T’is the Season: Local Foods burst with Nutrients

fruit platterAlthough modern farming and transportation innovations allow Canadians to enjoy the tangy refreshment of tropical pineapple, there are definitely some nutritional upsides to eating homegrown produce this summer – and all year long!

Variety is the nutritional spice

Some estimates suggest that half of the food items in your local grocery store are produced by no more than 10 multinational food and beverage corporations. As a nutrient consumer, this is a concern because different varieties of fruits and vegetables provide a range of phytochemical, vitamin and mineral content. Large corporations determine which foods to produce not for their nutritional quality, but instead for their yield (how much can be harvested) and ability to withstand the rigours of long-distance travel. Flavour and the nutrient tally of produce often suffers as a result.

On the other hand, your local farmer doesn’t have to be concerned about his produce surviving for days in the cargo hold of a jet or the back of a truck, and is able to choose varietals for flavour and nutritional quality. In small communities, farmers grow produce to please the palate. Alongside amateur cooks, local chefs often shop the local farmers’ market for great-tasting produce over well-traveled food.

Ripe for the picking

Certain fruits are chosen for long-distance travel because they can be picked before they mature, and ripen to full colour en route to your dinner table – though some nutrients are left behind.

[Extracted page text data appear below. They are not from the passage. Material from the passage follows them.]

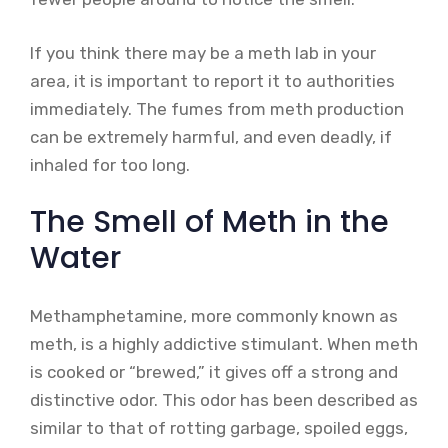
If you think there may be a meth lab in your
area, it is important to report it to authorities
immediately. The fumes from meth production
can be extremely harmful, and even deadly, if
inhaled for too long.
The Smell of Meth in the
Water
Methamphetamine, more commonly known as
meth, is a highly addictive stimulant. When meth
is cooked or “brewed,” it gives off a strong and
distinctive odor. This odor has been described as
similar to that of rotting garbage, spoiled eggs,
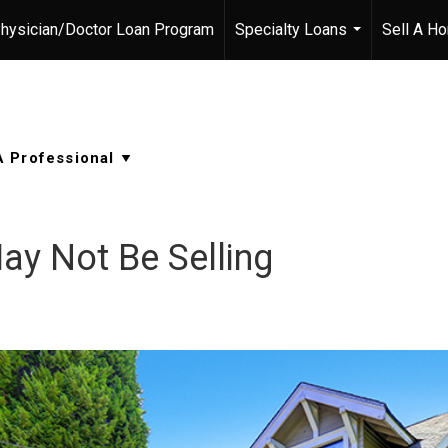
hysician/Doctor Loan Program
Specialty Loans
Sell A H
...
y Not Be Selling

Apples, apricots, nectarines, melons, peaches and tomatoes, examples of these fruits are known as climacteric crops. Other foods like bell peppers only mature while still attached to the plant. Because non-climacteric crops must remain on the plant to mature, they can’t travel as far to reach store shelves before decay sets in.

Whether or not a plant is climacteric, research shows that food allowed to ripen on the plant has higher nutritional quality than food that ripens in a truck. In particular, Vitamin C is much higher in plant-ripened produce, especially in tomatoes. Since tomatoes are a nutritional staple in Canada, be sure to eat vine-ripened, local produce.

Time isn’t on your side

The moment your produce is plucked from the ground or pulled off a tree, it begins to lose nutrients. Vitamin C, the B vitamins and vitamin E are particularly sensitive to the ravages of time. Spinach stored at room temperature loses between 50-90% of its vitamin C within 24 hours of being picked. Some fruits and vegetables, in fact, may lose up to 50% of their nutrients within 3-5 days of harvesting.

Handle with care

A bruised apple isn’t just visually unappealing: when produce is damaged, it actually starts to lose nutrients at an accelerated pace. The further your food travels from farm to plate, the more it’s handled by man and machine, and the greater the risk of damage – particularly delicate items like berries and tomatoes. Smaller local operations more often have a human hands-on approach to farming, reducing risk of damage.